White House chief of staff Reince Priebus reveals the details behind his ouster just hours after President Donald Trump announced his departure. (Aude Guerrucci/Getty Images)

Reince Priebus, President Donald Trump’s chief of staff, said over the weekend that the administration has explored changing the libel laws — a throwback to one of his boss’ campaign statements.

“I think it’s something that we’ve looked at. How that gets executed or whether that goes anywhere is a different story," Priebus said during an interview on ABC’s “This Week” Sunday. "But when you have articles out there that have no basis or fact and we’re sitting here on 24/7 cable companies writing stories about constant contacts with Russia and all these other matters—”

At that point, ABC host Jonathan Karl interrupted, asking Priebus if he thinks Trump should be able to sue The New York Times — an outlet for which the president has shown particular disdain — “for stories he doesn’t like.”

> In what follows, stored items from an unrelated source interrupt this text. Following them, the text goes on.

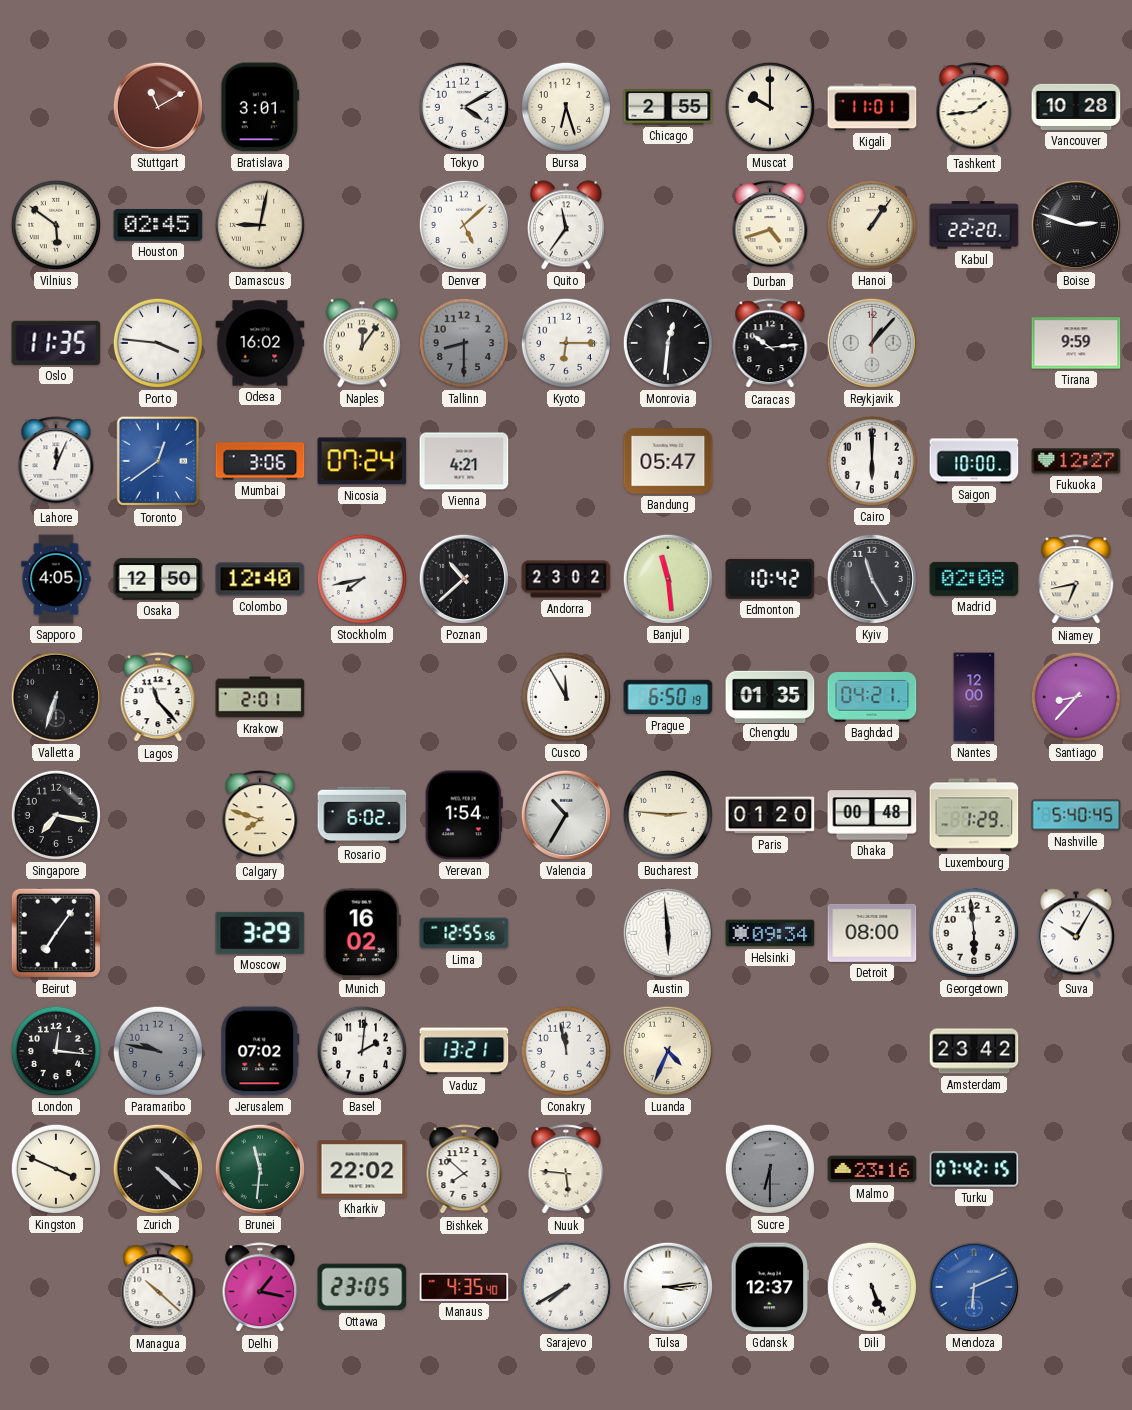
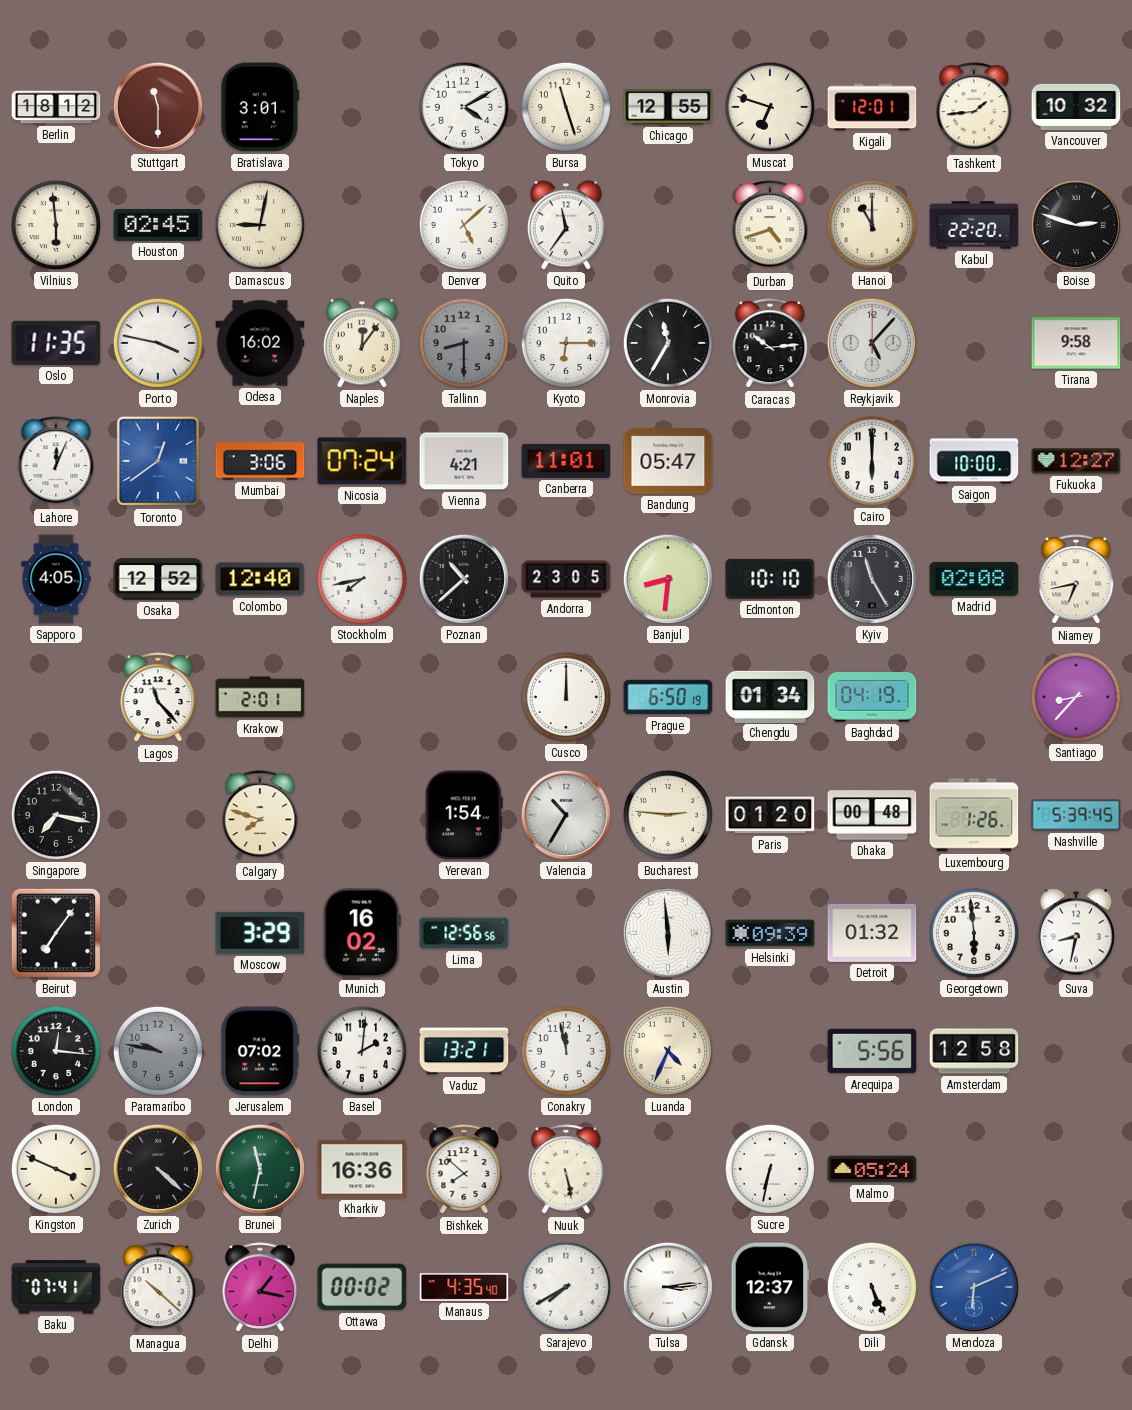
Berlin: none -> 18:12
Stuttgart: 11:10 -> 11:30
Bursa: 6:27 -> 11:27
Chicago: 2:55 -> 12:55
Muscat: 10:00 -> 6:48
Kigali: 11:01 -> 12:01
Vancouver: 10:28 -> 10:32
Vilnius: 5:51 -> 5:59
Hanoi: 1:06 -> 11:00
Porto: 3:46 -> 3:47
Monrovia: 12:31 -> 11:35
Reykjavik: 1:07 -> 5:07
Tirana: 9:59 -> 9:58
Canberra: none -> 11:01
Osaka: 12:50 -> 12:52
Andorra: 23:02 -> 23:05
Banjul: 11:29 -> 8:31
Edmonton: 10:42 -> 10:10
Valletta: 6:33 -> none
Cusco: 11:55 -> 12:00
Chengdu: 01:35 -> 01:34
Baghdad: 04:21 -> 04:19
Nantes: 12:00 -> none
Rosario: 6:02 -> none
Luxembourg: 1:29 -> 1:26
Nashville: 5:40 -> 5:39
Lima: 12:55 -> 12:56
Helsinki: 09:34 -> 09:39
Detroit: 08:00 -> 01:32
Suva: 10:05 -> 8:32
Arequipa: none -> 5:56
Amsterdam: 23:42 -> 12:58
Brunei: 11:31 -> 11:32
Kharkiv: 22:02 -> 16:36
Nuuk: 5:46 -> 5:28
Sucre: 6:30 -> 6:32
Sucre dial: grey -> white
Malmo: 23:16 -> 05:24
Turku: 07:42 -> none
Baku: none -> 07:41
Ottawa: 23:05 -> 00:02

“I think that newspapers and news agencies need to be more responsible with how they report the news,” Priebus told Karl, adding that he has seen numerous reports with “no basis or fact.”

Trump has repeatedly slammed the national news media. On the campaign trail, he often said he would “open up” the libel laws if he became president — a line that served as red meat rhetoric for his raucous supporters.

In February 2016, then-candidate Trump said newspapers were “dishonest” and “losing money.” He told the crowd at a rally that the press corps would “have problems” with him in the White House:

I’m going to open up our libel laws so when they write purposely negative and horrible and false articles, we can sue them and win lots of money. We’re going to open up those libel laws. So when The New York Times writes a hit piece which is a total disgrace or when the Washington Post, which is there for other reasons, writes a hit piece, we can sue them and win money instead of having no chance of winning because they’re totally protected.

Most recently, Trump tweeted in March, asking his Twitter followers if he should pursue changing the libel laws because the “failing” Times “has disgraced the media world” with an unflattering story about his track record with honesty.

Any change to libel regulations would be extremely difficult. Under current law, most of which is maintained at the state — not federal — level, public individuals can win a lawsuit against a media outlet only if they can prove the organization published information on them with actual malice, knowing the report to be utterly untrue or showing reckless disregard for fact. The Supreme Court set this precedent in its 1964 New York Times Co. v. Sullivan decision.

Times editor Dean Baquet, the one who last year admitted his paper doesn’t understand religion, weighed in on the issue Sunday, telling CNN’s Brian Stelter that Trump’s comments about the mainstream media are “dangerous.” He complained the president is “making the media sort of the punching bag.”

“We’re supposed to be tough, we’re supposed to ask him hard questions. I’m not sure he gets that,” Baquet said. “The more he beats us up, to be frank, I think that’s bad for the country. I think it’s bad for the free flow of information and criticism.”